• [Excerpts from a dataset]:
═══

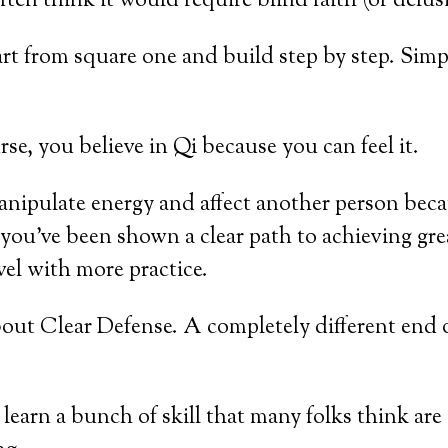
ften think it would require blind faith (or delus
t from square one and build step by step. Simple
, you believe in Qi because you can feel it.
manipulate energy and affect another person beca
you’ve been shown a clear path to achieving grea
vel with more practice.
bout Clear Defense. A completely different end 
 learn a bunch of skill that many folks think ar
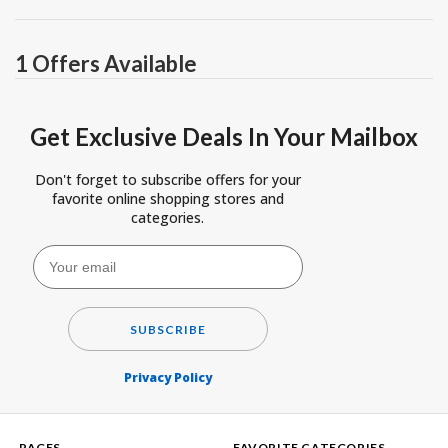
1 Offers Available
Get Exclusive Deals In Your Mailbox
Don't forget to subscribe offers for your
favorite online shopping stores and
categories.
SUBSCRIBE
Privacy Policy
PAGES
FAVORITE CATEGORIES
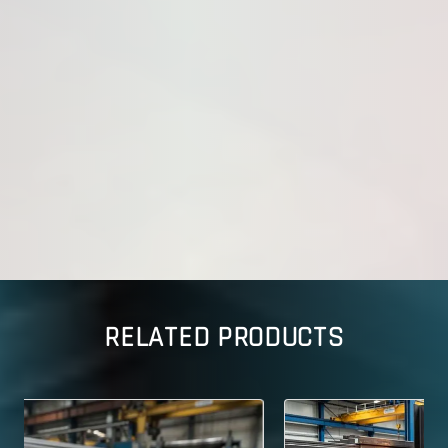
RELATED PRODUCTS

═══

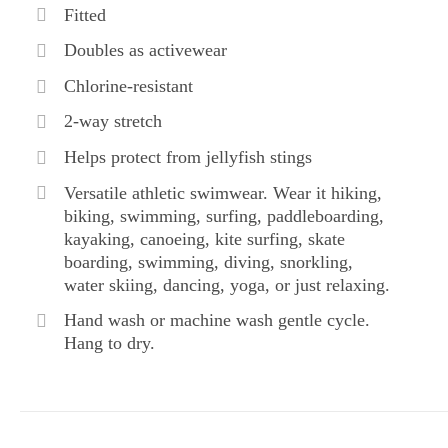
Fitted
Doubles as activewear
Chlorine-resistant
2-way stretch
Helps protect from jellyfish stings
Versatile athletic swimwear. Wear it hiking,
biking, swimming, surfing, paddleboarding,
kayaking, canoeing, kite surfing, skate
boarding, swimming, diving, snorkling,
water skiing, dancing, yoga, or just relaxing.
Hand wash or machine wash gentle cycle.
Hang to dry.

═══

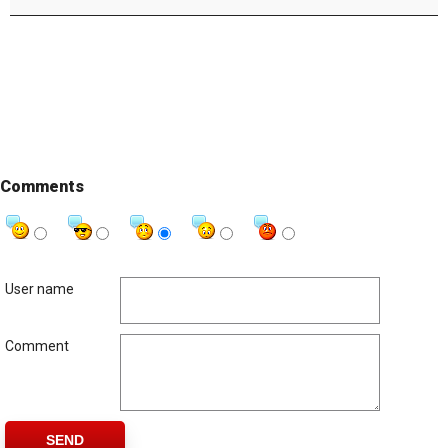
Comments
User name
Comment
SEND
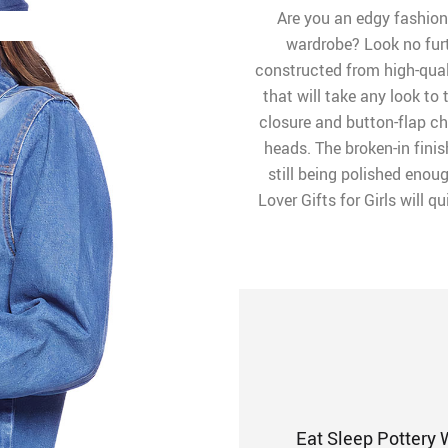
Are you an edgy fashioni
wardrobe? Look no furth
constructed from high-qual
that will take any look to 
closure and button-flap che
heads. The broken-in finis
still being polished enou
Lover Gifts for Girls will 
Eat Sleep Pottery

═══

• [WORK ITEM]:
Scan the records above for the lines holding "heads. The broken-in finis" and "Eat Sleep Pottery". Transcribe those two and every line between them word for word, and no others.

• [EXERCISE OUTPUT]:
heads. The broken-in finis
still being polished enou
Lover Gifts for Girls will 
Eat Sleep Pottery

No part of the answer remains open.